Recommandation A07-04 du BST

Prise de décision du pilote

la Direction Générale de l'Aviation Civile française et d'autres autorités de l'aviation civile obligent les pilotes de transport aérien à suivre une formation leur permettant d'être mieux préparés à prendre la décision d'atterrir dans des conditions météo qui se dégradent.

Rapport d’enquête sur la sécurité du transport aérien
Date à laquelle la recommandation a été émise
Date de la dernière réponse
Mars 2012
Date de la dernière évaluation
Novembre 2011
Évaluation de la réponse à la recommandation
Attention en partie satisfaisante
État du dossier
En veilleuse

Les réponses présentées sont celles des intervenants du BST dans le cadre de communications écrites et sont reproduites intégralement. Le BST corrige sans indiquer les erreurs typographiques dans le contenu qu’il reproduit, mais utilise des crochets [ ] pour indiquer d’autres changements ou montrer qu’une partie de la réponse a été omise parce qu’elle n’était pas pertinente.

Résumé de l’événement

L'Airbus A340-313 d'Air France immatriculé F-GLZQ, de numéro de série 0289, quitte Paris en France à 11 h 53, temps universel coordonné (UTC), pour effectuer le vol 358 d'Air France, une liaison à horaire fixe à destination de Toronto (Ontario). À bord se trouvent 297 passagers et 12 membres d'équipage. Avant de partir, l'équipage obtient les prévisions météo à l'arrivée qui font état d'un risque d'orages. En approche finale, l'équipage est avisé que l'équipage d'un avion qui vient de se poser a signalé que le freinage était mauvais. Le radar météorologique du vol 358 d'Air France montre de fortes précipitations qui atteignent la piste par le nord-ouest. À quelque 200 pieds au-dessus du seuil de piste, lors de l'approche ILS (système d'atterrissage aux instruments) de la piste 24L, avec le pilote automatique et la poussée automatique débrayés, l'avion dévie de sa trajectoire pour se retrouver au-dessus de la trajectoire de descente, et la vitesse sol se met à augmenter. L'avion franchit le seuil de piste à quelque 40 pieds au-dessus de la trajectoire de descente.

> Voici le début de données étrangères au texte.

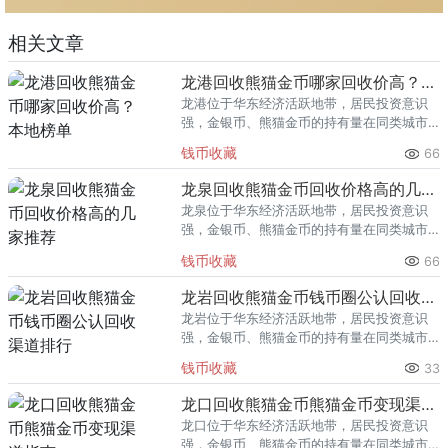
相关文章
龙港回收熊猫金币哪家回收价高？本地榜单
龙港位于华东经济活跃地带，居民投资意识
强，金银币、熊猫金币的持有量在同类城市
里位居前列。每逢金价高位，龙港藏友变现
钱币收藏
66
熊猫金币的需求就明显升温，但鱼龙混杂的
回收渠道里，能精准识别版别溢
龙泉回收熊猫金币回收价格高的几家推荐
龙泉位于华东经济活跃地带，居民投资意识
强，金银币、熊猫金币的持有量在同类城市
里位居前列。每逢金价高位，龙泉藏友变现
钱币收藏
66
熊猫金币的需求就明显升温，但鱼龙混杂的
回收渠道里，能精准识别版别溢
龙岩回收熊猫金币钱币圈公认回收渠道排行
龙岩位于华东经济活跃地带，居民投资意识
强，金银币、熊猫金币的持有量在同类城市
里位居前列。每逢金价高位，龙岩藏友变现
钱币收藏
33
熊猫金币的需求就明显升温，但鱼龙混杂的
回收渠道里，能精准识别版别溢
龙口回收熊猫金币熊猫金币变现渠道指南
龙口位于华东经济活跃地带，居民投资意识
强，金银币、熊猫金币的持有量在同类城市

Lors de l'arrondi, l'avion traverse une zone de forte pluie, et le contact visuel avec la piste est fortement réduit. L'équipage décide de poursuivre l'atterrissage. L'avion touche des roues à quelque 3800 pieds au-delà du seuil de la piste de 9000 pieds. L'avion ne peut s'arrêter sur la piste et sort en bout de piste à une vitesse sol d'environ 80 nœuds. L'avion finit sa course dans un ravin à 20 h 2 UTC (16 h 2, heure avancée de l'Est) et prend feu. Tous les passagers et membres d'équipage réussissent à évacuer l'appareil avant que le feu n'atteigne les voies d'évacuation. Deux membres d'équipage et 10 passagers sont grièvement blessés lors de l'accident et de l'évacuation.

Le Bureau a terminé son enquête. Le rapport d'enquête A05H0002 a été publié le 12 décembre 2007.

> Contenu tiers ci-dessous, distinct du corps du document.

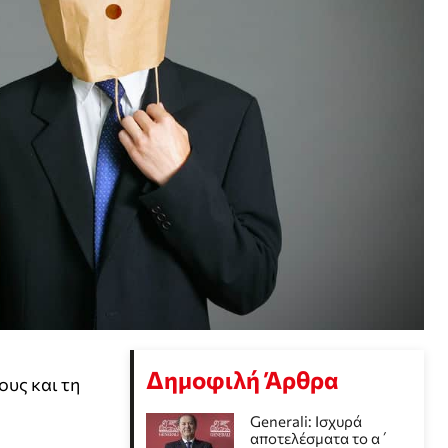
Δημοφιλή Άρθρα
ους και τη
Generali: Ισχυρά
αποτελέσματα το α΄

Justification de la recommandation

D'après les indices perçus ou compris, on peut dire que les décisions prises dans le poste de pilotage ont deux composantes : l'évaluation de la situation et le choix du plan d'action. Les indices, ou les renseignements sur la situation, peuvent varier de clairs à ambigus. Des indices clairs permettent de prendre des décisions avec facilité. Les indices ambigus sont beaucoup plus difficiles à saisir, à comprendre et à assimiler. Par conséquent, plus un indice est ambigu ou complexe, plus il y a de risques que la décision soit loin d'être idéale.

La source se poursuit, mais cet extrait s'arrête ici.